Mittags klingelt der Wecker wieder. Ich ignoriere ihn und arbeite stattdessen an meinem heiß geliebten Cinema 4D. Ein neues Partikelsystem, perfekte Gelegenheit für eine Tropfensimulation! Hier kann ich stundenlang in den Code eintauchen und alles ausprobieren. Um mich herum klingelt das Telefon und die Mailbox piept – und manchmal ist es sogar ein Kunde, nicht bloß Werbung für Luxus-Vakumierer.

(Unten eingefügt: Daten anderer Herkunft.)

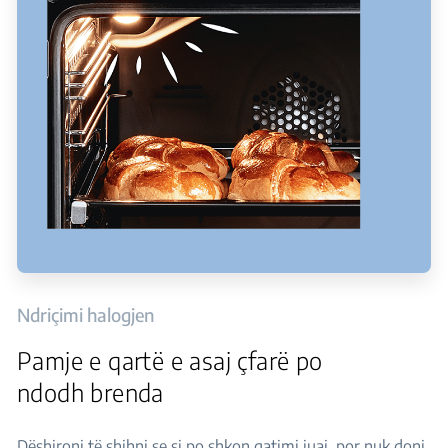
Ndriçimi halogjen
Pamje e qartë e asaj çfarë po
ndodh brenda
Dëshironi të shihni se si po shkon gatimi juaj, por nuk doni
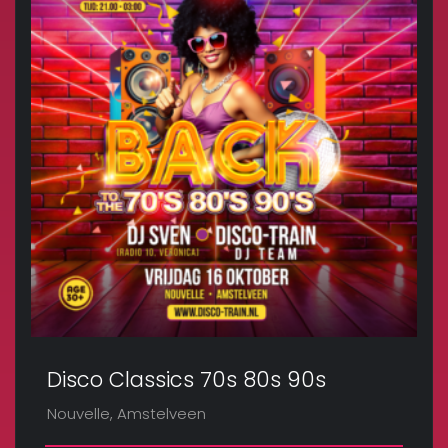
Disco Classics 70s 80s 90s
Nouvelle, Amstelveen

Wenn die Simulation fertig ist, switche ich zu After Effects, wo ich das Firmenlogo mit Spezialeffekten beleben will. Das Ganze läuft nach dem bewährten „Try and Error“-Prinzip ab. Und wenn der Fehler siegt, bleibt immer noch YouTube. Stunden später habe ich zig Tutorials offen und probiere alles nach. Meine Augen flimmern schon leicht, aber ich denke mir, das ist schon ein bisschen wie ein Video-Spiel: neue Level, neue Herausforderungen.

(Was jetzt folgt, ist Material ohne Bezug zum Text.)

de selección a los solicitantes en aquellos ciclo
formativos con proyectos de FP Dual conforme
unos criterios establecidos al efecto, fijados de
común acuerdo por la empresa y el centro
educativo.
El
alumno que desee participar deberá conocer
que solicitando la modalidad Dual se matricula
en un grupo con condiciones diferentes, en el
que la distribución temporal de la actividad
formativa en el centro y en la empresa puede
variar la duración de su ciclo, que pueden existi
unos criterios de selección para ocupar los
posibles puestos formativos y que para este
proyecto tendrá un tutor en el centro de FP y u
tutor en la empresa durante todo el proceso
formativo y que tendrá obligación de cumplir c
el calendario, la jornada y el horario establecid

Plötzlich klingelt der Wecker wieder – diesmal das Zeichen zum Feierabend. Theoretisch. Praktisch habe ich beim Kochen die grandiose Idee, noch eine Textur mit einer 3D-Animation zu verbinden. Also, zurück an den PC. Irgendwann wird mein Kopf schwer, und ich schaffe es endlich, abzuschalten.
Couchzeit. Ich fange eine neue Serie an – und breche sie nach fünf Minuten ab. Schnell scrolle ich durch YouTube und stoße auf ein Tutorial von Maxon. Ja, ich weiß, selbst in der Freizeit verfolge ich Tutorials – aber hey, das ist meine Leidenschaft!
Irgendwann liege ich dann endlich im Bett, schnapp mir meinen E-Book-Reader und lese mich in den Schlaf. Ein Tag als Freelancer kann höhenreich und humorvoll, aber auch herausfordernd sein. Doch letztlich bleibt die Überzeugung, dass es immer wieder Kunden geben wird, die meine Arbeit schätzen. Und das ist der Gedanke, mit dem ich einschlafe – und am nächsten Morgen motiviert wieder aufstehe.